MESSENGER Probe Nears Mercury for Today's Flyby
MESSENGER, the MErcury Surface, Space ENvironment, GEochemistry and Ranging spacecraft launched by NASA in 2004, is scheduled to fly over Mercury today in the first visit in almost 33 years to the mysterious small planet. This will be the first of four sweeps over Mercury by the MESSENGER, which will bring the probe some 120 miles from the planet's surface.

The sophisticated yet small MESSENGER probe prepares to fly by the hemisphere completely missed by the Mariner mission in the 1970s. NASA's gadget will send some 1,200 photos starting tomorrow, on Tuesday, when it resumes communications with Earth. The spacecraft has already flown past Earth once and Venus twice as it spiraled down the solar system on the carefully calculated 4.9 billion-mile trek to Mercury.

"We really need better information on Mercury to make sure that our ideas on how the Earth and sister planets formed" are accurate, said to AP lead researcher Sean Solomon of the Carnegie Institution of Washington.

Launched on a Boeing Delta II rocket, MESSENGER lifted off from Cape Canaveral Air Force Station, Florida at 02:15:56 EDT on August 3, 2004 with the goals to determine the chemical composition of Mercury's surface, its geologic history, the nature of the planet's magnetic field, the size and state of the core, the volatile inventory at the poles, and the nature of Mercury's exosphere and magnetosphere.

However, MESSENGER's most important mission is yet to come: its Mercury orbit insertion will be on March 18, 2011, beginning a year-long orbital mission which will see a lot more data sent to Earth.

The space probe is also interesting because its navigation team is lead by KinetX, the first private company to be responsible for navigation of a NASA deep space mission. Their experts are fully responsible for determining all trajectory adjustments throughout the probe's flight through the inner solar system ensuring that MESSENGER arrives at Mercury with the proper velocity for orbit insertion.

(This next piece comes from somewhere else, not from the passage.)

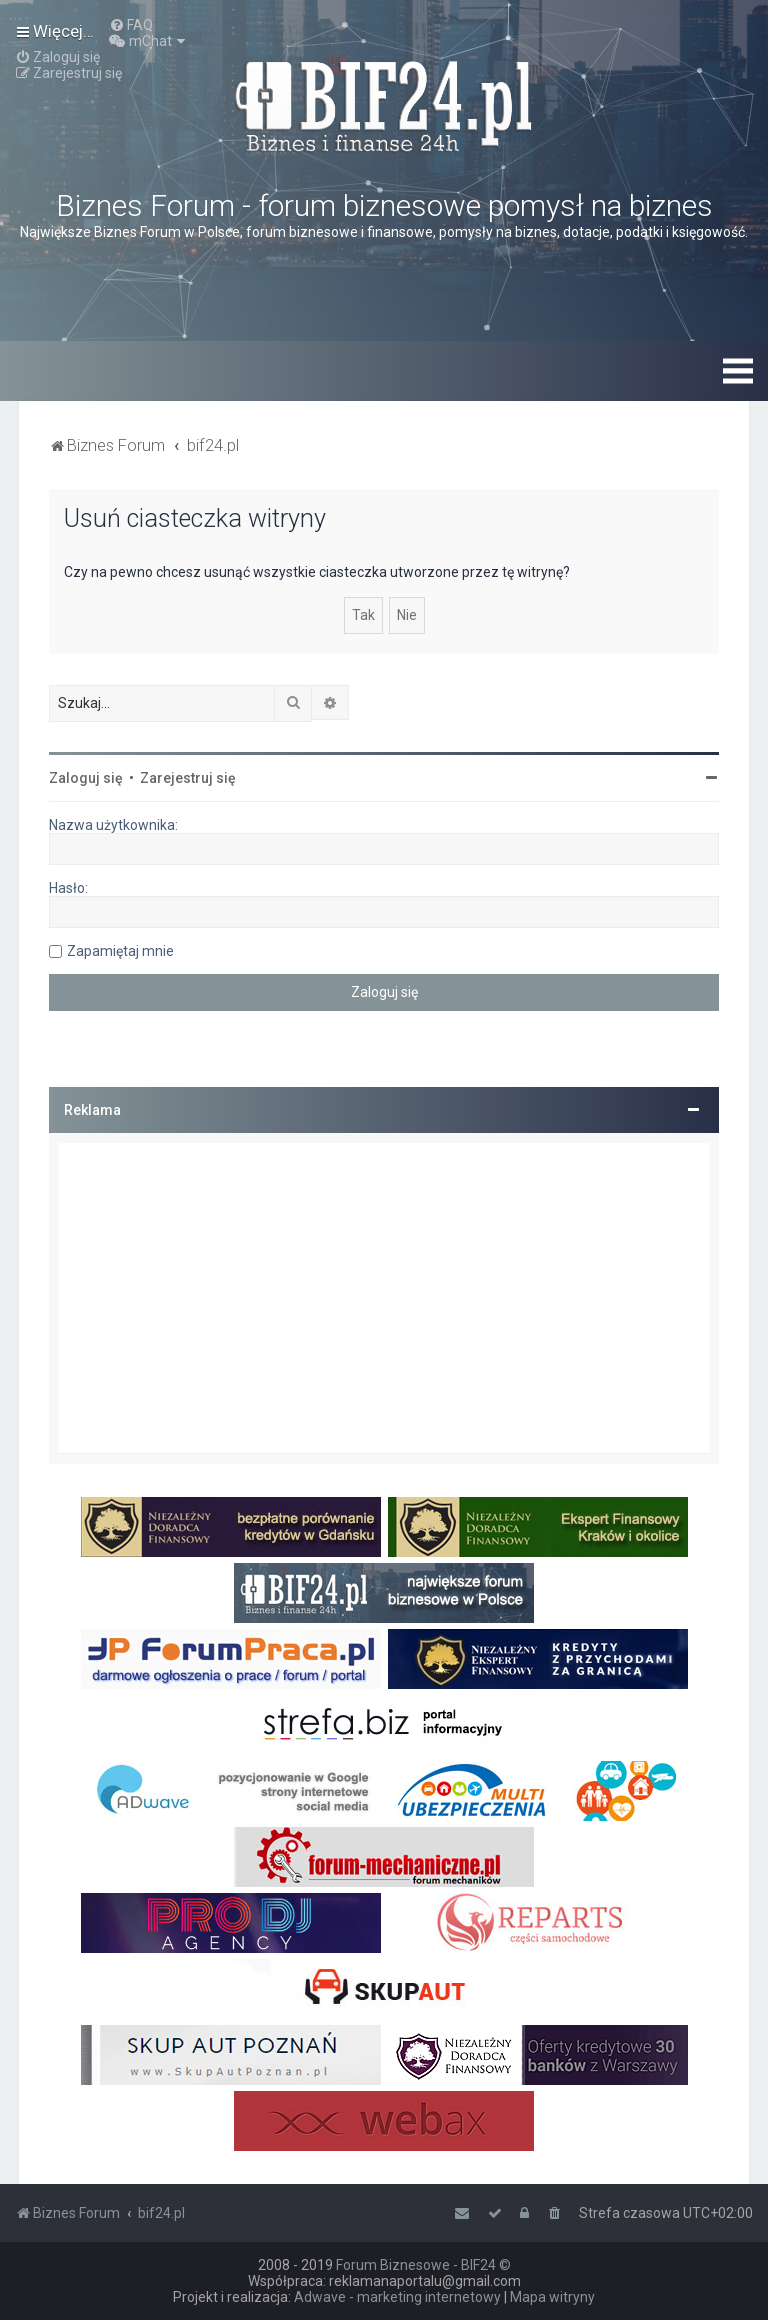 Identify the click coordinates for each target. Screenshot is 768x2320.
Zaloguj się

Mercury, named after the Roman god Mercurius, is the innermost and smallest planet in the solar system and orbits the Sun every 88 days. The robotic space probe Mariner 10 was the only spacecraft so far to approach Mercury, and managed to map about 40 percent of its surface. Its mission ran between 1974 and 1975 and the probe was the first spacecraft to make use of an interplanetary "gravitational slingshot" maneuver.

"Probably the first thing that most of us want to see is what the other 55 percent of Mercury [missed by Mariner 10] looks like," said Faith Vilas, a MESSENGER scientist and director of the MMT Observatory at Mount Hopkins, Ariz.

NASA announced that it plans to release images and results from today's flyby on Jan. 30. The transmission of the images will take up to a week and will start tomorrow.

"The biggest mystery of Mercury is why it has so much heavy metal -- a core very different in size from other planets," Solomon said. "We think we can begin to unravel the mystery once we know the chemical makeup of the planet's surface."